The pros of retirement plan loans
There are three key advantages that retirement plan loans have over regular loans. First, they're a lot easier to get. Typically, all it takes to get a 401(k) loan is filling out a one- or two-page form that your HR department at work will provide for you. You don't have to explain what you want to use the money for, and there's no requirement for a credit check or any other investigation. You can typically borrow up to half of your 401(k) plan balance, up to a maximum of $50,000, although particular employer plans can set lower limits if they choose.
The other really big advantage to 401(k) loans is that their repayment terms tend to be extremely attractive. Remember, any interest you pay goes to you, with the total payment going back into your 401(k) account. Your employer has no incentive to charge more than necessary, and that gives you access to lower rates than you're likely to find anywhere else.
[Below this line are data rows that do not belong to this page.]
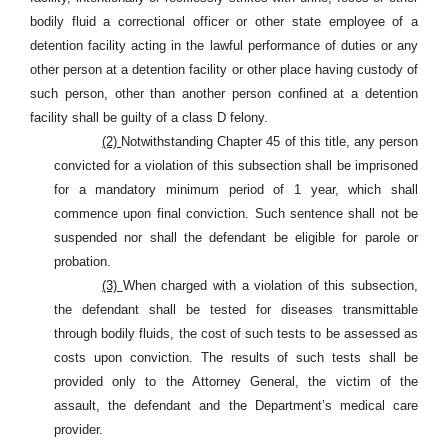
bodily fluid a correctional officer or other state employee of a
detention facility acting in the lawful performance of duties or any
other person at a detention facility or other place having custody of
such person, other than another person confined at a detention
facility shall be guilty of a class D felony.
(2)
Notwithstanding Chapter 45 of this title, any person
convicted for a violation of this subsection shall be imprisoned
for a mandatory minimum period of 1 year, which shall
commence upon final conviction. Such sentence shall not be
suspended nor shall the defendant be eligible for parole or
probation.
(3)
When charged with a violation of this subsection,
the defendant shall be tested for diseases transmittable
through bodily fluids, the cost of such tests to be assessed as
costs upon conviction. The results of such tests shall be
provided only to the Attorney General, the victim of the
assault, the defendant and the Department’s medical care
provider.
Finally, an additional small benefit of 401(k) loans is that they're easy to repay. Your employer just takes your loan repayment out of your paycheck every pay period, gradually paying down your outstanding balance. You never have to worry about late charges or missed payments, because they come straight out of your pay; you never even see the money.
The downsides of retirement plan loans
However, there are some negatives to borrowing from your retirement plan. The first is that when you take money out of your 401(k), you lose the investment growth that the loan principal would have generated if you had left it in the account. Even though the interest you pay back will boost your balance somewhat, the long-term average returns on investments are higher, and even worse, you have to use after-tax money to pay that interest, even though it will potentially be subject to tax again at retirement.
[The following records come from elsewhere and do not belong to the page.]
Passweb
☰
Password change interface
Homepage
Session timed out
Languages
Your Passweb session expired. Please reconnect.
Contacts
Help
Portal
Potentially even more dangerous is the fact that a 401(k) loan is tied to your employer and your current job. If you quit, get laid off, or retire, then your 401(k) loan will immediately come due, giving you just 90 days to repay the entire principal balance. If you can't, then the IRS will treat you as if you had made a withdrawal from your retirement plan. That typically means you'll have to pay taxes on the amount of the loan that you couldn't repay, as well as penalties if you haven't yet reached age 59-1/2 and don't qualify for an exception to the penalty rules.
Comparing advantages and disadvantages
In assessing whether you should take a retirement plan loan, a number of factors come into play, including what you intend to use the money for, the return on investment within your retirement plan, and your tax rate. The following calculator can help you run the numbers to see where you stand.
Editor's note: The following language is provided by CalcXML, which built the calculator below.
To see how this works, let's start with a basic example. Say that you're looking at taking a $10,000 loan from your 401(k) to pay off credit card debt that charges you 20%. The 401(k) loan has a 6% interest rate, and your 401(k) investments offer an 8% average annual return. You're in the 25% tax bracket, you're 20 years from retirement, and you'll repay your loan over five years.
When you run the numbers through the calculator, you'll see that as long as you keep your job throughout the five-year period during which you're repaying your loan, using the low-rate 401(k) loan to pay off the high-rate credit card debt could be a big saver, even when you consider the opportunity costs of missing out on investment gains during the loan term. In fact, the calculator recommends that you invest the savings back into your retirement plan, suggesting that by doing so, you could boost your overall plan balance at retirement by more than $14,500.
Borrowing from your retirement plan can be a smart move, but you need to consider all the potential positives and negatives. Doing so will let you make a more informed choice about whether to tap your retirement account for a loan.